::: Records shown

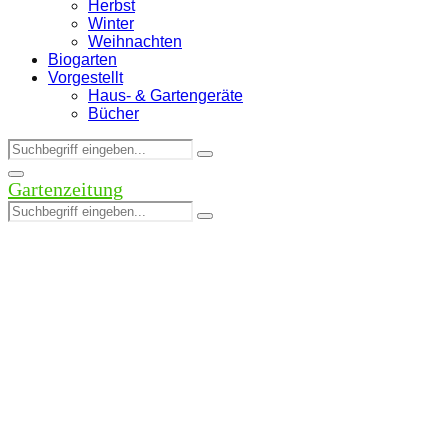
Herbst
Winter
Weihnachten
Biogarten
Vorgestellt
Haus- & Gartengeräte
Bücher
Search
Search
for:
Facebook
Twitter
Instagram
Pinterest
Youtube
Snapchat
Primary
Gartenzeitung
Menu
Search
Search
for:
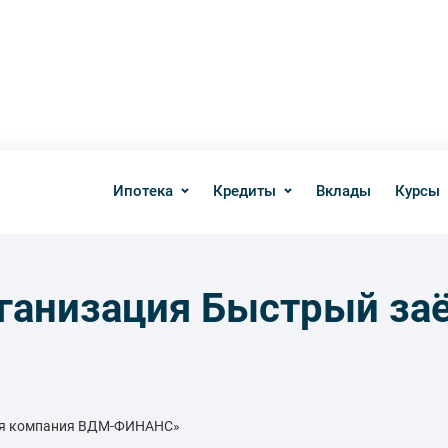
Ипотека
Кредиты
Вклады
Курсы
ганизация Быстрый за
ная компания ВДМ-ФИНАНС»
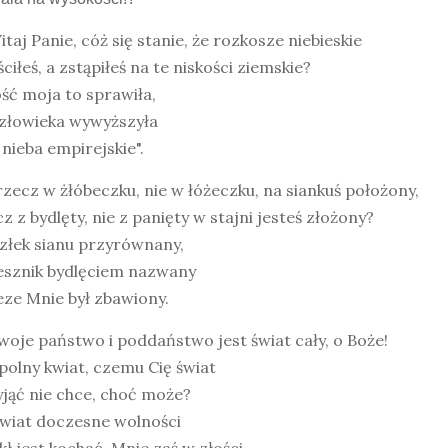
itaj Panie, cóż się stanie, że rozkosze niebieskie
ciłeś, a zstąpiłeś na te niskości ziemskie?
ść moja to sprawiła,
człowieka wywyższyła
nieba empirejskie".
rzecz w żłóbeczku, nie w łóżeczku, na siankuś położony,
z z bydlęty, nie z panięty w stajni jesteś złożony?
złek sianu przyrównany,
esznik bydlęciem nazwany
ze Mnie był zbawiony.
woje państwo i poddaństwo jest świat cały, o Boże!
polny kwiat, czemu Cię świat
jąć nie chce, choć może?
świat doczesne wolności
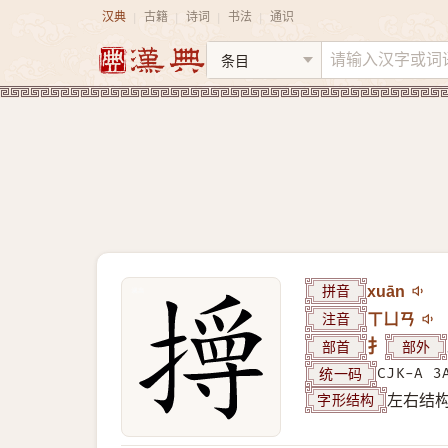
汉典
古籍
诗词
书法
通识
|
|
|
|
拼音
xuān
注音
ㄒㄩㄢ
部首
扌
部外
统一码
CJK-A 3
字形结构
左右结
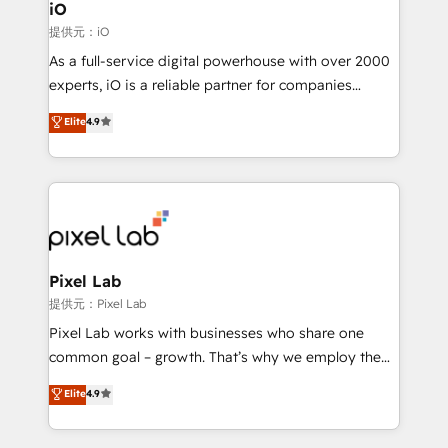
Connect marketing, sales and operations around one
iO
reliable source of truth - Unlock the full value of your
提供元：iO
CRM and marketing data, not just implement a
As a full-service digital powerhouse with over 2000
system - Accelerate impact with a partner who
experts, iO is a reliable partner for companies
understands both strategy and technology
looking to strengthen their position in the fields of
Elite
4.9
marketing, technology, content, strategy and
creation. iO combines in-depth knowledge on both
the marketing and technology end of HubSpot,
creating impactful inbound marketing strategies
from end-to-end. Teams of marketing specialists,
developers, copywriters and designers work side by
side to meet the specific demands of every client
Pixel Lab
and project. Dedicated HubSpot teams combine all
提供元：Pixel Lab
skills for HubSpot projects from strategy to
Pixel Lab works with businesses who share one
implementation and training. Skilled in-house
common goal – growth. That’s why we employ the
developers are building HubSpot CMS websites and
latest innovations in disruptive technology in our
Elite
4.9
complex API integrations with external platforms.
approach to web design, sales enablement and
Working from several campuses across Belgium, The
inbound marketing that deliver month-on-month
Netherlands, Denmark and Sweden, iO currently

::::::

_Exercise details_: If a line in the records includes the string "technology", copy it.

_Answer to this exercise_:
understands both strategy and technology
marketing, technology, content, strategy and
the marketing and technology end of HubSpot,
latest innovations in disruptive technology in our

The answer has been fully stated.